Bien que le gouvernement fixe les tarifs officiels qui peuvent être pratiqués par les professionnels de santé, un nombre croissant d’entre eux se voient accorder le droit d’exiger des honoraires supérieurs au tarif officiel, qui ne sont pas remboursés par le système de sécurité sociale.

Ces charges excédentaires sont appelées dépassement d’honoraires et sont principalement facturées par des médecins.

Les frais excédentaires peuvent être remboursés par votre mutuelle – « assureur complémentaire volontaire », mais cela dépendra des conditions de votre contrat de mutuelle et la possibilité d’un remboursement intégral n’est pas toujours possible.

Ainsi, si vous vous adressez directement à un médecin sans passer par votre médecin traitant, l’excédent ne sera pas pris en charge par votre mutuelle ; vous bénéficiez également d’un niveau de remboursement nettement inférieur de la part du système de sécurité sociale.

Même s’ils ne sont pas remboursés, vous constaterez qu’en règle générale, la surtaxe n’est pas importante pour les consultations de routine – attendez-vous à payer entre 5 et 30 € de plus que le tarif officiel. Cependant, au-delà d’une consultation de routine, les frais de traitement ultérieur peuvent devenir beaucoup plus élevés que le tarif officiel.

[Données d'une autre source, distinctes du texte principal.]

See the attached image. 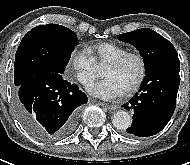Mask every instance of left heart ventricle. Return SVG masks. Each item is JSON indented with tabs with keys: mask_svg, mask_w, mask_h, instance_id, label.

Les médecins généralistes et les médecins spécialistes qui ne pratiquent que le tarif officiel opèrent en tant que professionnels de santé totalement intégrés dans ce qu’on appelle le Secteur 1. 80% environ des médecins généralistes opèrent sur cette base, mais ces pourcentages sont en baisse et le pourcentage de spécialistes dans ce groupe est bien inférieur. Dans certaines régions de France, la majorité des consultants opèrent en dehors du Secteur 1.

Les médecins qui n’opèrent pas en tant que professionnels totalement intégrés opèrent dans ce que l’on appelle le Secteur 2, qui font partie du service de santé mais qui ont le droit d’imposer leurs propres frais « raisonnables ».

Certains médecins spécialistes acceptent d’appliquer les tarifs officiels à condition que le patient leur soit référé par leur médecin traitant ; lorsque le patient n’est pas référé, des frais supplémentaires seront normalement appliqués.

Ceux qui opèrent sur une base totalement privée (et il n’y a qu’une très petite minorité) sont appelés non-conventionnés. Les professionnels de la santé de ce secteur sont totalement libres de fixer leurs propres tarifs.

Les médecins et les spécialistes sont tenus par la loi d’afficher leurs tarifs et leur politique de facturation dans leur cabinet.